まもなく定年を迎える社員がいますが、引き続き嘱託社員として勤務する予定です。「高年齢雇用継続給付金」というものがあると聞いたことがありますが、どのようなものでしょうか?
「高年齢雇用継続給付金」とは、60歳到達時に比べ賃金が低下した状態で、60歳以上65歳未満の間も継続して働き続ける高齢者に、雇用保険から支給される給付金です。
高齢化社会が進行する中で、働く意欲と能力のある高年齢者の雇用継続を援助・促進する目的で創設された制度です。
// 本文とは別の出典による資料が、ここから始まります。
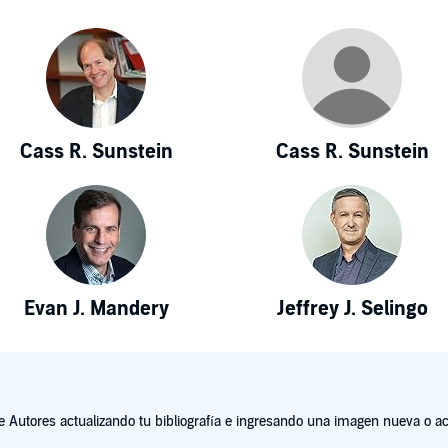
Cass R. Sunstein
Cass R. Sunstein
Evan J. Mandery
Jeffrey J. Selingo
Autores actualizando tu bibliografía e ingresando una imagen nueva o act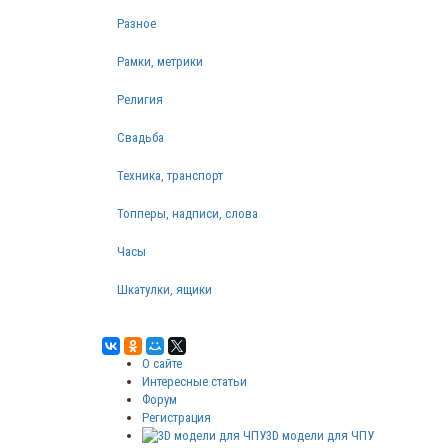
Разное
Рамки, метрики
Религия
Свадьба
Техника, транспорт
Топперы, надписи, слова
Часы
Шкатулки, ящики
О сайте
Интересные статьи
Форум
Регистрация
3D модели для ЧПУ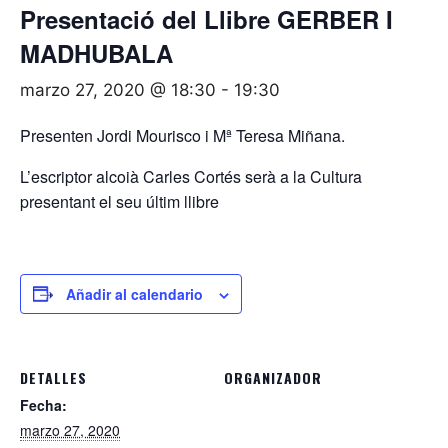
Presentació del Llibre GERBER I
MADHUBALA
marzo 27, 2020 @ 18:30
-
19:30
Presenten Jordi Mourisco i Mª Teresa Miñana.
L’escriptor alcoià Carles Cortés serà a la Cultura
presentant el seu últim llibre
Añadir al calendario
DETALLES
ORGANIZADOR
Fecha:
marzo 27, 2020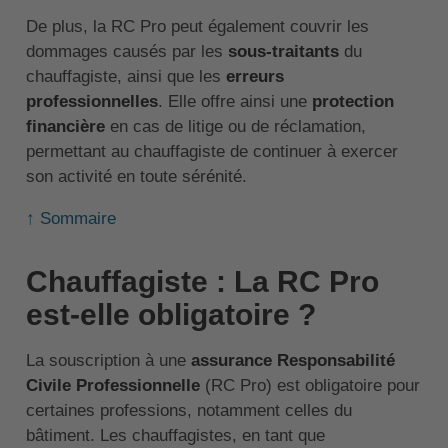
De plus, la RC Pro peut également couvrir les
dommages causés par les
sous-traitants
du
chauffagiste, ainsi que les
erreurs
professionnelles
. Elle offre ainsi une
protection
financière
en cas de litige ou de réclamation,
permettant au chauffagiste de continuer à exercer
son activité en toute sérénité.
↑ Sommaire
Chauffagiste : La RC Pro
est-elle obligatoire ?
La souscription à une
assurance Responsabilité
Civile Professionnelle
(RC Pro) est obligatoire pour
certaines professions, notamment celles du
bâtiment. Les chauffagistes, en tant que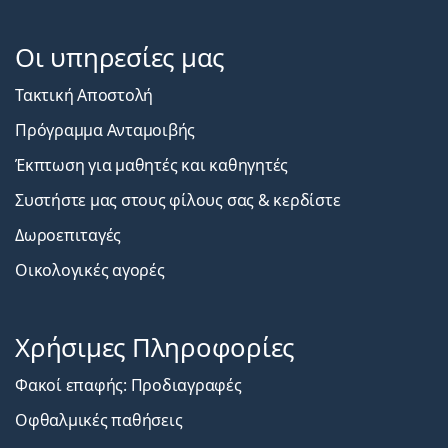
Οι υπηρεσίες μας
Τακτική Αποστολή
Πρόγραμμα Ανταμοιβής
Έκπτωση για μαθητές και καθηγητές
Συστήστε μας στους φίλους σας & κερδίστε
Δωροεπιταγές
Οικολογικές αγορές
Χρήσιμες Πληροφορίες
Φακοί επαφής: Προδιαγραφές
Οφθαλμικές παθήσεις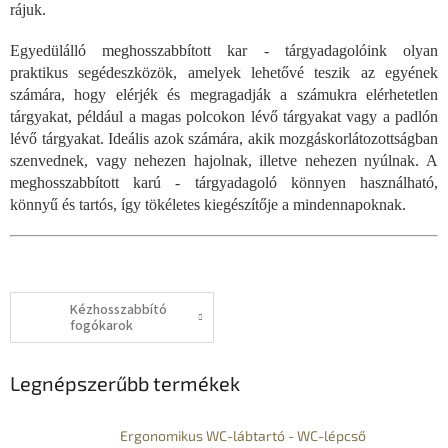
rájuk.
Egyedülálló meghosszabbított kar - tárgyadagolóink olyan
praktikus segédeszközök, amelyek lehetővé teszik az egyének
számára, hogy elérjék és megragadják a számukra elérhetetlen
tárgyakat, például a magas polcokon lévő tárgyakat vagy a padlón
lévő tárgyakat. Ideális azok számára, akik mozgáskorlátozottságban
szenvednek, vagy nehezen hajolnak, illetve nehezen nyúlnak. A
meghosszabbított karú - tárgyadagoló könnyen használható,
könnyű és tartós, így tökéletes kiegészítője a mindennapoknak.
Kézhosszabbító
fogókarok
Legnépszerűbb termékek
Ergonomikus WC-lábtartó - WC-lépcső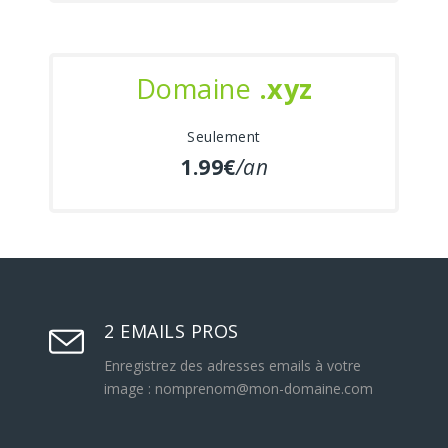
Domaine
.xyz
Seulement
1.99€
/an
2 EMAILS PROS
Enregistrez des adresses emails à votre
image : nomprenom@mon-domaine.com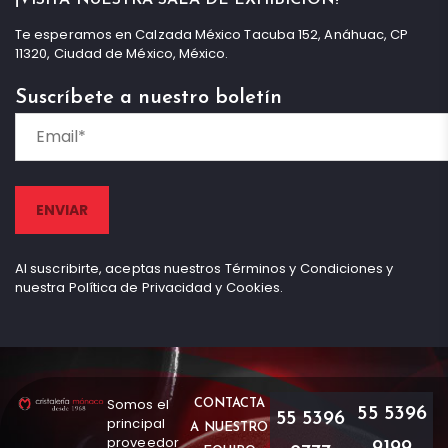
Te esperamos en Calzada México Tacuba 152, Anáhuac, CP
11320, Ciudad de México, México.
Suscríbete a nuestro boletín
Al suscribirte, aceptas nuestros Términos y Condiciones y
nuestra Política de Privacidad y Cookies.
Somos el
CONTACTA
55 5396
55 5396
principal
A NUESTRO
proveedor
9199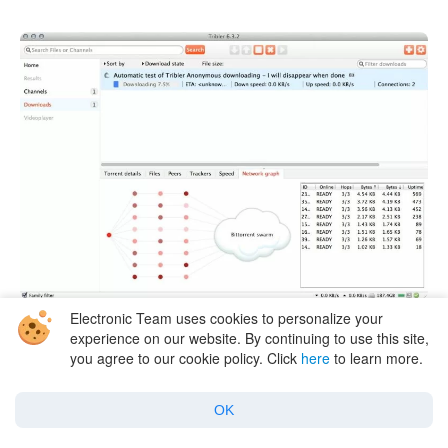
Electronic Team uses cookies to personalize your
experience on our website. By continuing to use this site,
you agree to our cookie policy. Click
here
to learn more.
Pros
OK
Un grande vantaggio di Tribler è la capacità di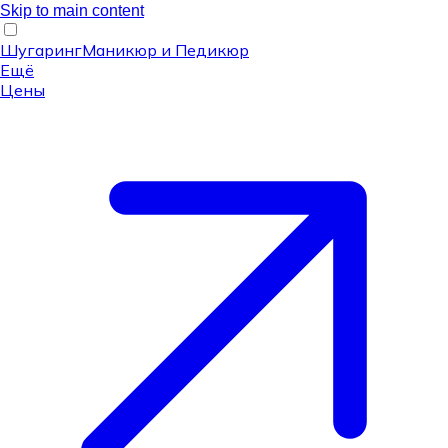
Skip to main content
Шугаринг
Маникюр и Педикюр
Ещё
Цены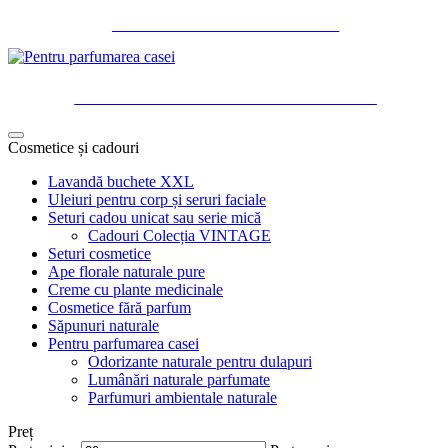
SĂPUNURI NATURALE
PENTRU PARFUMAREA CASEI
Cosmetice și cadouri
Lavandă buchete XXL
Uleiuri pentru corp și seruri faciale
Seturi cadou unicat sau serie mică
Cadouri Colecția VINTAGE
Seturi cosmetice
Ape florale naturale pure
Creme cu plante medicinale
Cosmetice fără parfum
Săpunuri naturale
Pentru parfumarea casei
Odorizante naturale pentru dulapuri
Lumânări naturale parfumate
Parfumuri ambientale naturale
Preț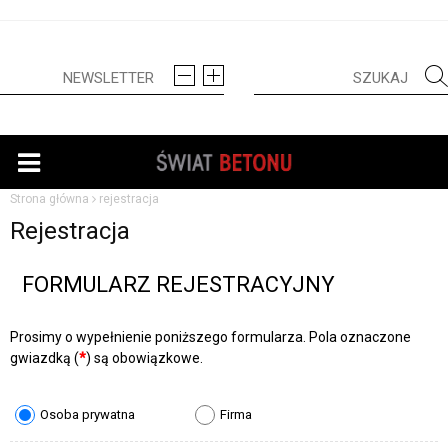
Strona główna
rejestracja
Rejestracja
FORMULARZ REJESTRACYJNY
Prosimy o wypełnienie poniższego formularza. Pola oznaczone
gwiazdką (
*
) są obowiązkowe.
Osoba prywatna
Firma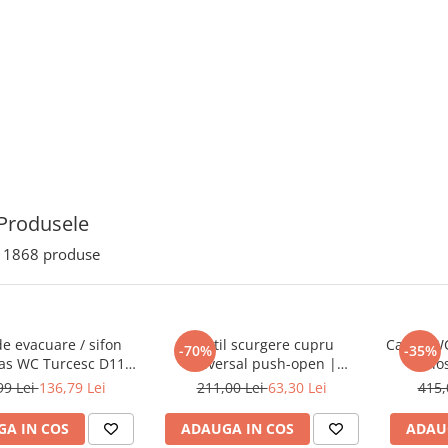
Produsele
1868
produse
e evacuare / sifon
Ventil scurgere cupru
Capac WC
-70%
-35%
as WC Turcesc D110
universal push-open |
clo
șire la 45 grade |
A4514926
99 Lei
136,79 Lei
211,00 Lei
63,30 Lei
415,
P010153905
A IN COS
ADAUGA IN COS
ADAU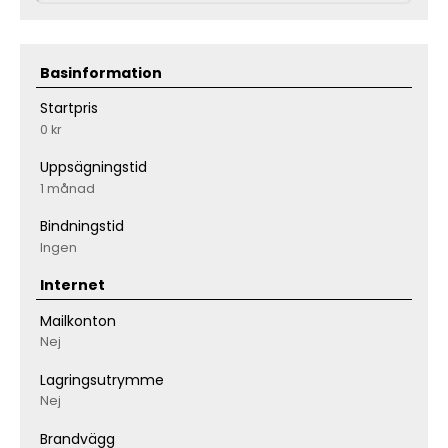
Basinformation
Startpris
0 kr
Uppsägningstid
1 månad
Bindningstid
Ingen
Internet
Mailkonton
Nej
Lagringsutrymme
Nej
Brandvägg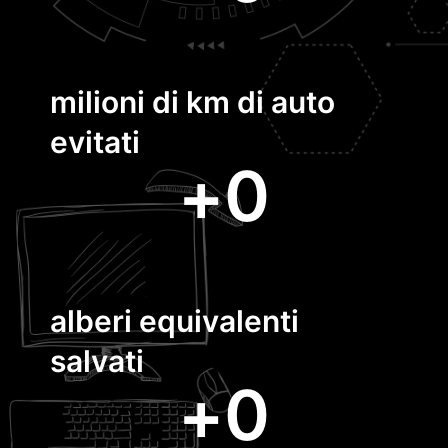
milioni di km di auto
evitati
+
0
alberi equivalenti
salvati
+
0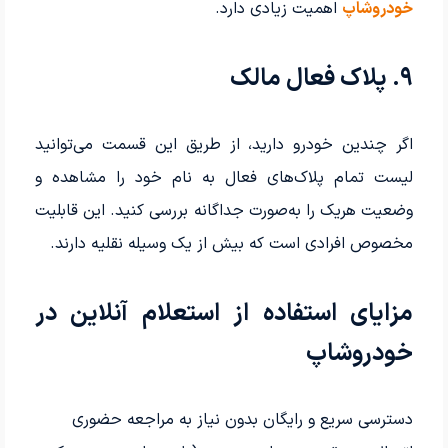
خودروشاپ
اهمیت زیادی دارد.
۹. پلاک فعال مالک
اگر چندین خودرو دارید، از طریق این قسمت می‌توانید
لیست تمام پلاک‌های فعال به نام خود را مشاهده و
وضعیت هریک را به‌صورت جداگانه بررسی کنید. این قابلیت
مخصوص افرادی است که بیش از یک وسیله نقلیه دارند.
مزایای استفاده از استعلام آنلاین در
خودروشاپ
دسترسی سریع و رایگان بدون نیاز به مراجعه حضوری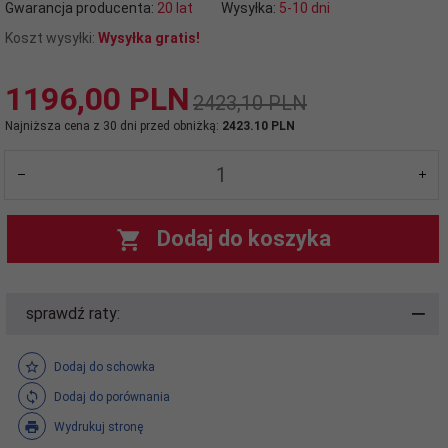
Gwarancja producenta:
20 lat
Wysyłka:
5-10 dni
Koszt wysyłki:
Wysyłka gratis!
1196,
00
PLN
2423,10 PLN
Najniższa cena z 30 dni przed obniżką:
2423.10 PLN
Dodaj do koszyka
sprawdź raty:
Dodaj do schowka
Dodaj do porównania
Wydrukuj stronę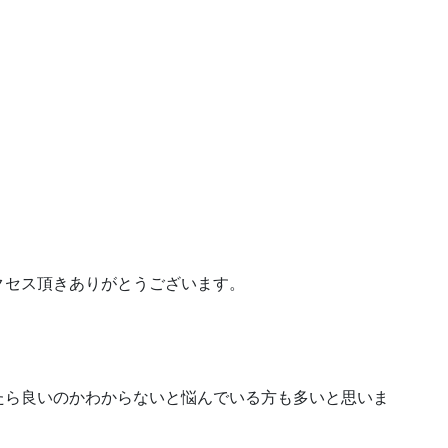
クセス頂きありがとうございます。
たら良いのかわからないと悩んでいる方も多いと思いま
◆支給対象者(以下の(1)〜(3)全てに該当する者)
(1)雇用保険に加入している、60歳以上65歳未満の一般被保険者
(2)60歳到達時に、雇用保険の加入期間が通算して5年以上ある者
※60歳到達時に、雇用保険の加入期間が5年未満の場合でも、その後、加入期間が
5年以上となった時点で受給資格が生じます。
(3)60歳到達時の賃金の75%未満の賃金で雇用されている者
(平成15年4月30日以前に60歳に到達した人は、旧制度対象者となるため、除外します)
◆支給対象期間
上記の支給対象者が60歳に達した月から、65歳に達する月まで
◆支給額
支給対象期間の各月に支払われた賃金額の低下率により、異なります。
・低下率 61%以下 :各月に支払われた賃金額の15%
・低下率 61%超〜75%未満 :15%から一定の割合で逓減
・低下率 75%以上 :支給されません
◆支給限度額
支給対象期間の各月に支払われた賃金額が、335,316円を超える場合は、給付金は支給されません。
なお、各月に支払われた賃金額に、給付金の算定額を加えた額が335,316円を超える場合は、335,316円からその賃金額を引いた額が支給額となります。
また、支給額が1,641円以下となる場合、給付金は支給されません。
※上記の支給限度額は、平成21年8月〜平成22年7月の期間についてとなります。
この支給限度額は、統計の平均給与額の上昇または低下の比率に応じて見直しが行
われ、毎年8月に変更されますので、ご注意ください。
◆申請手続き
原則として2ヵ月に一度、指定された支給申請月に公共職業安定所へ支給申請書を提出して、申請します。